For years these reports came in from residents and visitors, and it got so bad that the university actually ended up closing the room down, not allowing any residents to live there, sealing it shut, and deeming it “uninhabitable.” To this day the room remains closed off and off-limits, whatever is in there contained, but there is plenty of other paranormal activity reported from other areas of Wilson Hall as well, although the residents seem to take it all in stride and even seem to be proud of it. Are the tales real that a girl died here real, and if so was her mind possibly infected by malevolent forces that continue to gravitate towards that room for reasons we may never understand? Or is this just a good dose of spooky urban legend and local lore?

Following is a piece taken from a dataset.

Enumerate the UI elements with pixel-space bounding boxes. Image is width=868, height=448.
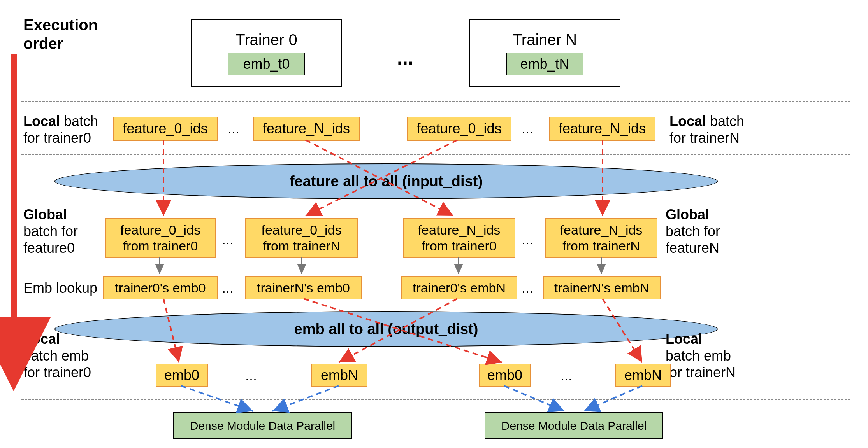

It is curious that it was all enough to convince the university to actually seal the room off indefinitely, and whether it is really haunted or not, that door remains locked and its dark secrets sequestered within, whatever those may be.
In addition to the university and the ruins of the still abandoned parts of the asylum are its cemeteries. Here there are numerous reports of strange lights and shadowy apparitions, including one that will apparently lead visitors to a barren patch of ground only to vanish, leading to theories that this is where his grave once was. The cemeteries have also long been said to be used by witches and Satanists to carry out dark rituals and whether any of this is true or not, the decrepit state of the cemeteries is spooky enough that it isn’t too hard to see why such stories are drawn to them. The former Athens Insane Asylum and its surroundings have persistently been listed as among one of the most haunted places in the United States, drawing in all manner of investigators and weird tales. What it is that draws these forces to this place, not only with its dark history, but also with hauntings that come after that. Is there something special here that makes these things gravitate towards it? Is it at some nexus point of the weird that we can’t now comprehend? Or is it all just tall tales and urban legends flitting about an undeniably creepy place? It remains to be seen.